Metric Spaces – Representability of Finite Metric Spaces

graph theorymg.metric-geometry

There have been a couple questions recently regarding metric spaces, which got me thinking a bit about representation theorems for finite metric spaces.

Suppose $X$ is a set equipped with a metric $d$. I had initially assumed there must be an $n$ such that $X$ embeds isometrically into $\mathbb{R}^n$, but the following example shows that this doesn't quite work:

Take for $X$ the vertex set of any graph, and let $d(x,y)$ be the length (in steps) of the shortest path connecting $x$ to $y$. Then for a minimal path connecting $x$ to $y$, the path must map to a straight line in $\mathbb{R}^n$. This is because $\mathbb{R}^n$ has the property that equality in the triangle inequality implies colinearity.

So take a graph such that $x$ and $y$ have $d(x,y) \geq 2$ and two minimal paths between them; a plain old square will do the trick. The two minimal paths must each get mapped to the same line in $\mathbb{R}^n$, so the map cannot be an isometry (nor even an embedding, for that matter).

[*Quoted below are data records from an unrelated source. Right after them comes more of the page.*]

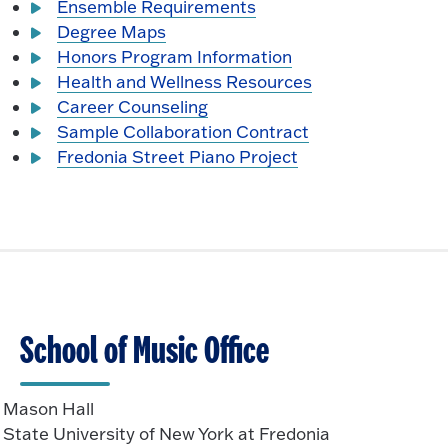
Ensemble Requirements
Degree Maps
Honors Program Information
Health and Wellness Resources
Career Counseling
Sample Collaboration Contract
Fredonia Street Piano Project
School of Music Office
Mason Hall
State University of New York at Fredonia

This gives us one obstruction to representability: a finite metric space cannot be representable unless it satisfies the property $d(x,y) = d(x,z) + d(z,y) \wedge d(x,y) = d(x,z') + d(z',y) \wedge d(x,z) = d(x,z') \implies z = z'$. In the graph case this means "unique shortest paths"; I'm not clear if there is a snappy characterization like that in the general case.

Question #1: Is this the only obstruction to representability?

In a slightly different direction, you could get around the problem above by trying to represent the finite metric spaces on some surface instead of $\mathbb{R}^n$. This at least works in the graph case by replacing the points with little discs and the edges with very fat ribbons of length 1. Then compactifying the whole thing should give a surface into which the graph embeds isometrically. This suggests the answer to

Question #2a: Does every finite metric space have a representation on a surface?

is yes, as long as the answer to

Question #2b: Does every finite metric space have a global scaling which embeds $\epsilon$-isometrically into a graph?

is also yes. The $\epsilon$ is to take care of finite metric spaces with irrational distances.

Of course, there is also the important

Question #0: Is there some standard place I should have looked for all this?

Best Answer

Since the paper referred to by Hagen Knaf is published by Springer, it may not be available to one and all. The (publicly viewable) MathSciNet reference is: MR355836.

It's a very short paper (7 pages) and the main theorem is:

Theorem A metric space can be embedded in Euclidean n-space if and only if the metric space is flat and of dimension less than or equal to n.

Clearly, the two terms "flat" and "dimension" need expanding. To define these, Morgan considers simplices in the metric space; that is, an n-simplex is simply an ordered (n+1)-tuple of elements of the metric space. Given such an n-tuple, say $(x_0, \dots, x_n)$, Morgan defines $D(x_0,\dots,x_n)$ to be the determinant of the matrix whose $(i,j)$th entry is

$$ \frac{1}{2}\left(d(x_0,x_i)^2 + d(x_0,x_j)^2 - d(x_i,x_j)^2\right) $$

A metric space is flat if this is positive for all simplices. If it is flat, its dimension (if this exists) is the largest n for which there is an n-simplex with this quantity positive.

The argument (on a skim read) is quite cunning. Rather than go for a one-shot embedding, Morgan defines a map into $\mathbb{R}^n$ of the appropriate dimension and then uses that map to define an inner product on $\mathbb{R}^n$ with respect to which the map is an embedding. Standard linear algebra then completes the argument.

Now finite dimension, in this sense, is clearly very strong. It basically says that the metric is controlled by n points. The flatness condition says that those n points embed properly (and presumably rules out the examples in the question and the first answer). But then, that's probably to be expected since embeddability into Euclidean space is similarly a strong condition.